A bomb-sniffing dog greeted visitors to the U.S. District Court building in downtown Minneapolis Monday, and extra guards were stationed on the 13th floor where three men went on trial in a racketeering conspiracy involving a notoriously violent Indian gang known as the Native Mob.

Inside Judge John Tunheim's courtroom, more than a dozen federal marshals kept a close watch over a gallery packed largely with federal prosecutors and investigators.

Assistant U.S. Attorney Steven Schleicher set the stage for the jury of six men and 10 women in a dramatic opening statement.

On March 10, 2010, a 5-year-old American Indian girl held her father's hand as they walked along a road in Tract 34 of the Cass Lake area, he said. The girl had no idea that her father, Amos LaDuke, now 34, had been associated with the Native Mob gang.

"But Anthony Cree knew," Schleicher said, pointing out one of the defendants. Cree is known as "Pun" -- short for "Punisher" -- Schleicher said.

He said that Cree, 26, had lost his position as a ranking gang member and was seeking to get it back with an attack on LaDuke, who two years earlier had implicated another Native Mob member in another criminal case. LaDuke also had broken the jaw of the gang's "chief enforcer," insulting the gang, Schleicher said.

He said that defendant William Earl Morris, 25, was a soldier on a mission that day when he jumped out of a car wearing latex gloves and firing a .40-caliber pistol. LaDuke picked up his daughter and ran. But he dropped her as bullets slammed into him and he collapsed into a pool of his own blood, Schleicher said, showing pictures of the crime scene.

LaDuke told his daughter to run and she narrowly escaped injury, Schleicher said, showing a photo of a bullet hole in her backpack.

He said that Morris, known as "Odie," ran into the woods and was caught, but Cree got away that day. LaDuke survived and will testify in the case.

Schleicher displayed photos of 25 men he said were members of the Native Mob, which he described as a disciplined criminal organization with more than 200 members. The gang operated in Minnesota, Wisconsin and elsewhere, selling drugs and committing assaults, drive-by shootings and murder to silence witnesses and fend off rivals, he said.

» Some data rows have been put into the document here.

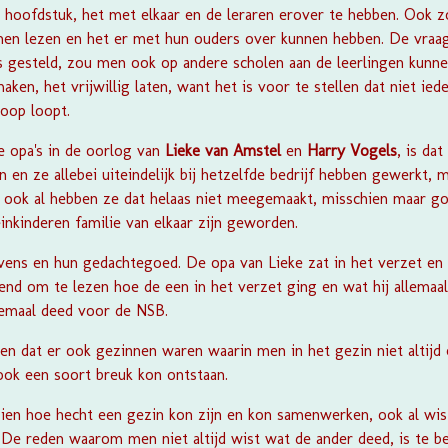
er hoofdstuk, het met elkaar en de leraren erover te hebben. Ook 
en lezen en het er met hun ouders over kunnen hebben. De vraag 
s gesteld, zou men ook op andere scholen aan de leerlingen kunn
n, het vrijwillig laten, want het is voor te stellen dat niet iede
oop loopt.
 opa's in de oorlog
van
Lieke van Amstel
en
Harry Vogels
, is da
n en ze allebei uiteindelijk bij hetzelfde bedrijf hebben gewerkt, 
us, ook al hebben ze dat helaas niet meegemaakt, misschien maar 
inkinderen familie van elkaar zijn geworden.
evens en hun gedachtegoed. De opa van Lieke zat in het verzet en
end om te lezen hoe de een in het verzet ging en wat hij allemaal
lemaal deed voor de NSB.
zien dat er ook gezinnen waren waarin men in het gezin niet altijd
ook een soort breuk kon ontstaan.
zien hoe hecht een gezin kon zijn en kon samenwerken, ook al wist
 De reden waarom men niet altijd wist wat de ander deed, is te be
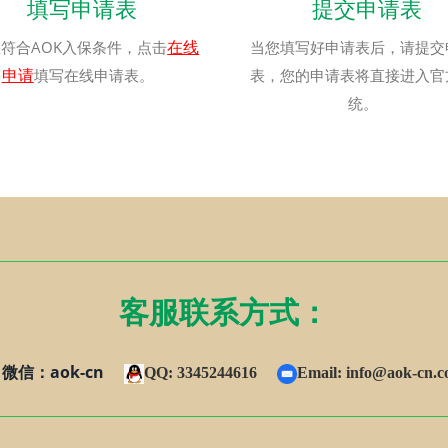
填写申请表
提交申请表
在线
符合AOK入保条件，点击
当您填写好申请表后，请提交
申请
填写在线申请表。
表，您的申请表将直接进入官
统。
客服联系方式：
微信：aok-cn
QQ: 3345244616
Email:
info@aok-cn.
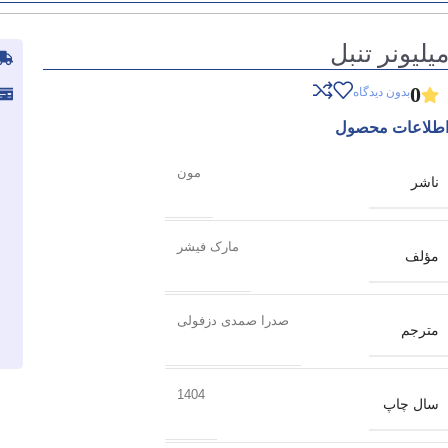
یلیونر تنبل
0
بدون دیدگاه
طلاعات محصول
مون
ناشر
مارک فیشر
مؤلف
صدرا صمدی دزفولی
مترجم
1404
سال چاپ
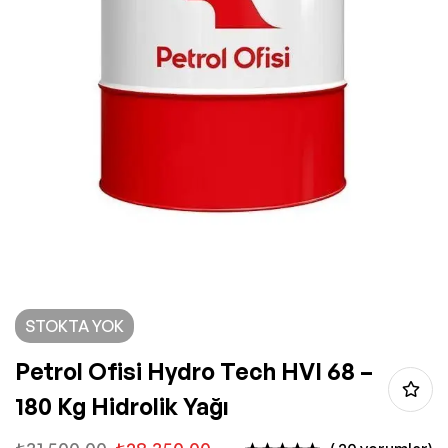
STOKTA YOK
Petrol Ofisi Hydro Tech HVI 68 –
180 Kg Hidrolik Yağı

Native Mob began in south Minneapolis in the 1990s as an offshoot of the Vice Lords, but gained prominence in the state's prisons. Schleicher identified defendant Wakinyon Wakan McArthur, also known as "Kon" or "Killa," as the highest-ranking member outside of prison. McArthur, 34, is the "Ogema," or chief, responsible for enforcing the gang's rules, he said.

McArthur took over that position from his brother, Wambli Ska McArthur, 38, and attempted to impose strict order on the members outside of prison, Schleicher said.

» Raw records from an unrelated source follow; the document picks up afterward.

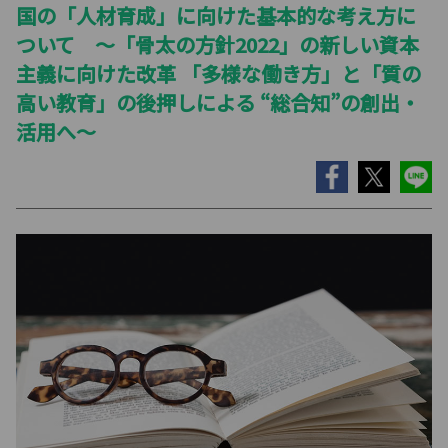
国の「人材育成」に向けた基本的な考え方に
ついて ～「骨太の方針2022」の新しい資本
主義に向けた改革 「多様な働き方」と「質の
高い教育」の後押しによる “総合知”の創出・
活用へ～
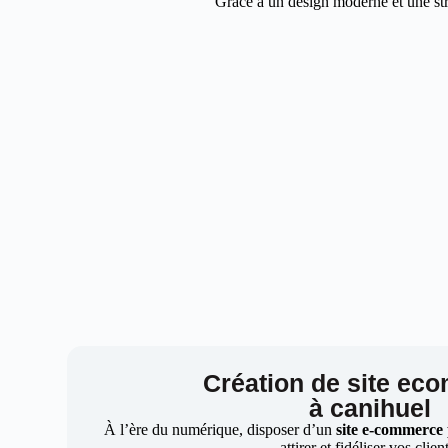
Grâce à un design moderne et une stra
Création de site ec
à canihuel
À l’ère du numérique, disposer d’un
site e-commerce
attirer et fidéliser vos clien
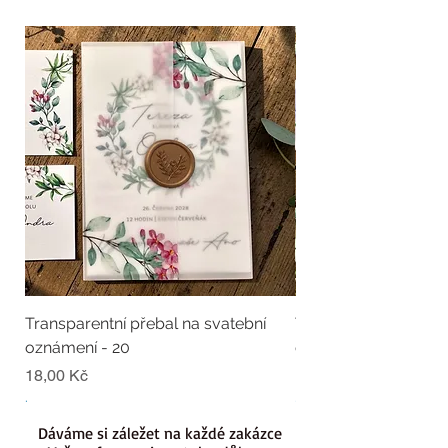
Transparentní přebal na svatební
Transparentní přebal
oznámení - 20
oznámení - 19
Cena
Cena
18,00 Kč
18,00 Kč
.
.
Dáváme si záležet na každé zakázce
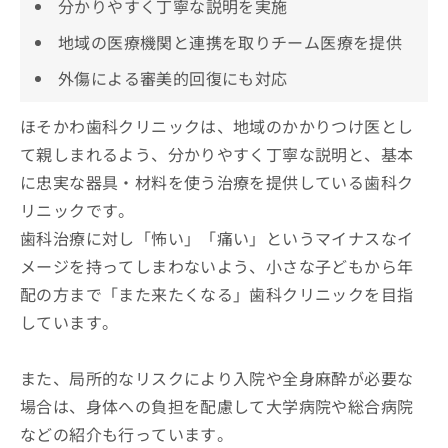
分かりやすく丁寧な説明を実施
地域の医療機関と連携を取りチーム医療を提供
外傷による審美的回復にも対応
ほそかわ歯科クリニックは、地域のかかりつけ医とし
て親しまれるよう、分かりやすく丁寧な説明と、基本
に忠実な器具・材料を使う治療を提供している歯科ク
リニックです。
歯科治療に対し「怖い」「痛い」というマイナスなイ
メージを持ってしまわないよう、小さな子どもから年
配の方まで「また来たくなる」歯科クリニックを目指
しています。
また、局所的なリスクにより入院や全身麻酔が必要な
場合は、身体への負担を配慮して大学病院や総合病院
などの紹介も行っています。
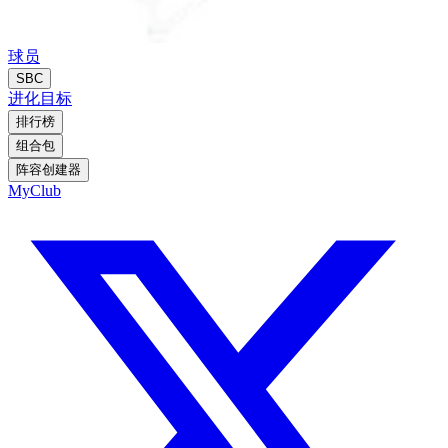
球员
SBC
进化
目标
排行榜
组合包
阵容创建器
MyClub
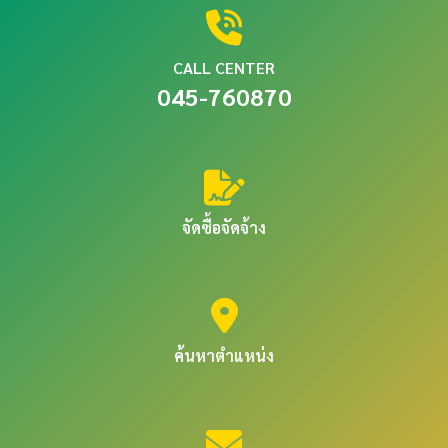
CALL CENTER
045-760870
จัดซื้อจัดจ้าง
ค้นหาตำแหน่ง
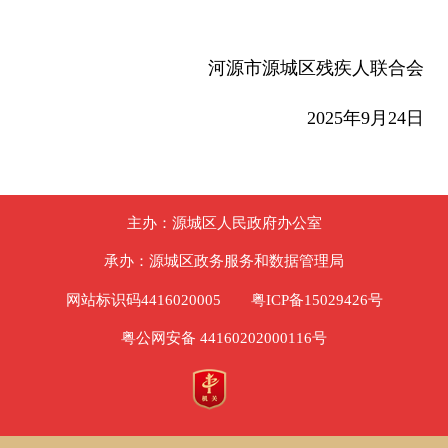
河源市源城区残疾人联合会
2025年9月24日
主办：源城区人民政府办公室
承办：源城区政务服务和数据管理局
网站标识码4416020005
粤ICP备15029426号
粤公网安备 44160202000116号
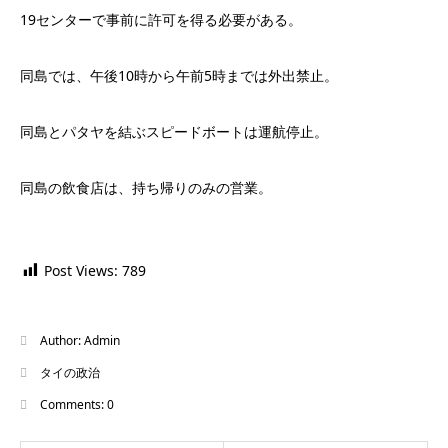
19センターで事前に許可を得る必要がある。
同島では、午後10時から午前5時までは外出禁止。
同島とパタヤを結ぶスピードボートは運航停止。
同島の飲食店は、持ち帰りのみの営業。
Post Views:
789
Author:
Admin
タイの政治
Comments:
0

The case against the three defendants involves 11 counts and more than 70 "overt acts" that demonstrate a racketeering conspiracy, he said. The trial is expected to last several weeks and will include testimony from a number of insiders, some of whom wore "wires" to record the Native Mob's monthly meetings.

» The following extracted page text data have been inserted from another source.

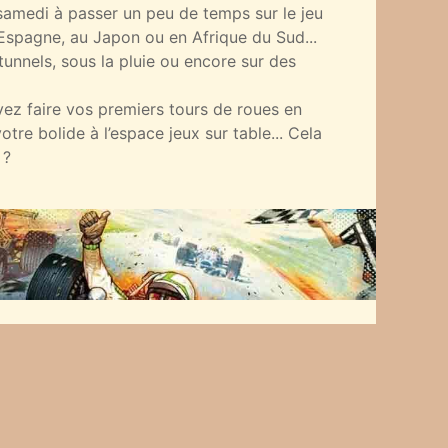
samedi à passer un peu de temps sur le jeu
n Espagne, au Japon ou en Afrique du Sud...
tunnels, sous la pluie ou encore sur des
ez faire vos premiers tours de roues en
otre bolide à l’espace jeux sur table... Cela
 ?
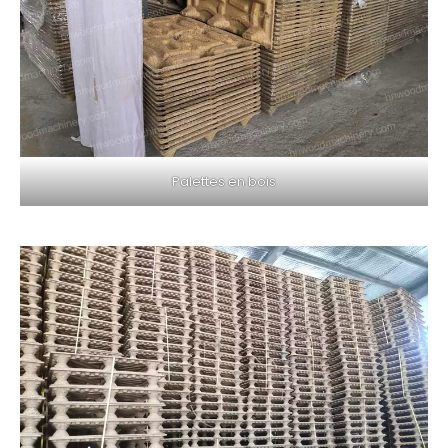
Palettes en bois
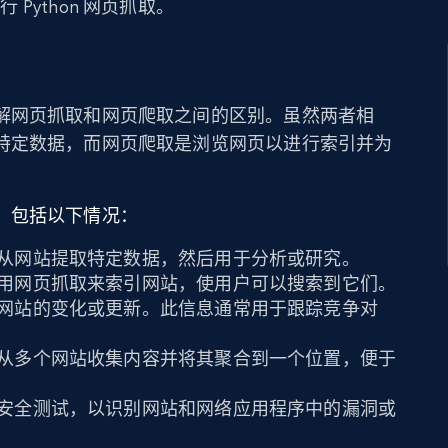
行 Python 网页抓取。
解网页抓取和网页爬取之间的区别。虽然两者相
特定数据，而网页爬取是浏览网页以进行索引并为
，包括以下情况：
从网站提取特定数据，然后用于分析或研究。
用网页抓取来索引网站，使用户可以搜索到它们。
网站的变化或更新。此信息通常用于跟踪竞争对
从多个网站收集内容并将其聚合到一个位置，便于
安全测试，以识别网站和网络应用程序中的漏洞或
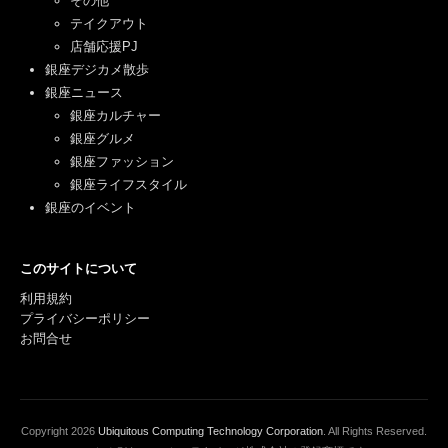
その他
テイクアウト
店舗応援PJ
銀座デジカメ散歩
銀座ニュース
銀座カルチャー
銀座グルメ
銀座ファッション
銀座ライフスタイル
銀座のイベント
このサイトについて
利用規約
プライバシーポリシー
お問合せ
Copyright
2026
Ubiquitous Computing Technology Corporation
. All Rights Reserved.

"You can't expect a tour in hell, however, to be guided by angels," Schleicher said.

Morris' attorney, Tom Shiah, reserved his right to make an opening statement until after the government rests its case. He told Tunheim that he will dispute the allegation that Morris was a member of the gang.

Defense attorneys Frederick Goetz, who represents McArthur, and John Brink, who represents Cree, acknowledged that their clients were Native Mob members. But they said no racketeering took place. Any crimes that were committed were random, unforeseeable, individual acts, they said.

The gang members grew up in poverty, surrounded by drug and alcohol abuse and exposed to violence, they said.

"They were really not raised. They just got bigger," Brink said.

Members of the gang lack the ability to run a racketeering organization, Goetz said.

"We're not talking about La Cosa Nostra. We're not talking about some corrupt political organization," he said. "We're talking about feral kids."